Ovulation or fertility kits help women know on which days they are most likely to become pregnant. If you’re planning a pregnancy, then you’ll want to know how these kits work. This free article should help.


We Know: How Fertility and Ovulation Kits Work

When am I most likely to become pregnant?

You are most likely to become pregnant on the day during your period when you ovulate and the day before. In fact, the five days preceding ovulation are sometimes called the fertility window, so pregnancy is likely any time during the five days, and particularly on the last two.


(Ovulation, by the way, is when the ripe egg leaves the follicle.)

How do Ovulation Kits know I'm ovulating?

A day or two before you ovulate, a lutenizing hormone (LH) is at peak production. Ovulation kits work by detecting the high level of this hormone in your blood or urine. Just how and when the hormone spikes differs in different women, but it’s a pretty good predictor of fertility.

How do I use the Ovulation Kit?

To use most home ovulation kits, you either urinate onto an absorbent stick, or dip a stick into a cup or urine or, place drops of urine onto a cassette. In each case, you look to see if the color in the measuring window changes. Kits come with multiple sticks, because you’ll probably need to check more than once. The kits cost from $10 to $40.
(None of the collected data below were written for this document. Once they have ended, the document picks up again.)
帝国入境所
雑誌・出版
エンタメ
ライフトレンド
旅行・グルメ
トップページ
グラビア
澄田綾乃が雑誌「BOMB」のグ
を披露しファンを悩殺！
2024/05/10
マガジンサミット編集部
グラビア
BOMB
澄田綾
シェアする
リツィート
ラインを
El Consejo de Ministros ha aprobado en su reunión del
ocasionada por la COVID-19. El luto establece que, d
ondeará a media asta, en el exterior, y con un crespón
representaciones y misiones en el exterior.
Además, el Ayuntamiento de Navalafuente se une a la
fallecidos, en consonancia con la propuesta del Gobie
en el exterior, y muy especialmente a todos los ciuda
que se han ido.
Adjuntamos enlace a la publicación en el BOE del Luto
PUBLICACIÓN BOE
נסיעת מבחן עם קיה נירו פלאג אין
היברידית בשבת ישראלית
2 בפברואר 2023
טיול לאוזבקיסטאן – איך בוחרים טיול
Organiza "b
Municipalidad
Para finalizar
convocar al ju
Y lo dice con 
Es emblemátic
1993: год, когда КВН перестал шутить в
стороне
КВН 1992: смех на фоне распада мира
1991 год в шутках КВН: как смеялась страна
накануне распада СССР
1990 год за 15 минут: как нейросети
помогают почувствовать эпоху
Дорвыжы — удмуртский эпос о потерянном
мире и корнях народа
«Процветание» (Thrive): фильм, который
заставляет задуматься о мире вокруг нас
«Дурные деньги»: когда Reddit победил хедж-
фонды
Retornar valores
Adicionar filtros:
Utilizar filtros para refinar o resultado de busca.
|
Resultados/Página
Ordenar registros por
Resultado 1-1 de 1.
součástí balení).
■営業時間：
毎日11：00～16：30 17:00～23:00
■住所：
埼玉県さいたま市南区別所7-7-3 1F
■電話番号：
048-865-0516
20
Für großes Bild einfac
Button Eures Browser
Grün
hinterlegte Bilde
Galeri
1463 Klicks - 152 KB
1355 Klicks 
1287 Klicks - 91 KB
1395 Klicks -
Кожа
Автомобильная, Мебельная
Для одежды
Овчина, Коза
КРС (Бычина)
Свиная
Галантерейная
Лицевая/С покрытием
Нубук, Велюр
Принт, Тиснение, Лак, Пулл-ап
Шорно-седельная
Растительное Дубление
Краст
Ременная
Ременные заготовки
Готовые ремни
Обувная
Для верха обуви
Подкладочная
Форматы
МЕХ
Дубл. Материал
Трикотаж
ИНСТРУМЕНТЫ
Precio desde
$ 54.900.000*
Some fertility kits come with a monitoring device. You put the stick with your urine sample into the device and it reads the sample for you. It measures more than just your LH level. These devices are very reliable and cost about $200.


If you want to read more about ovulation kit reliability, check with publications such as Consumer Reports.


Remember: These kits have varying levels of success and it is not a good idea to use a fertility kit as a reliable way to avoid pregnancy.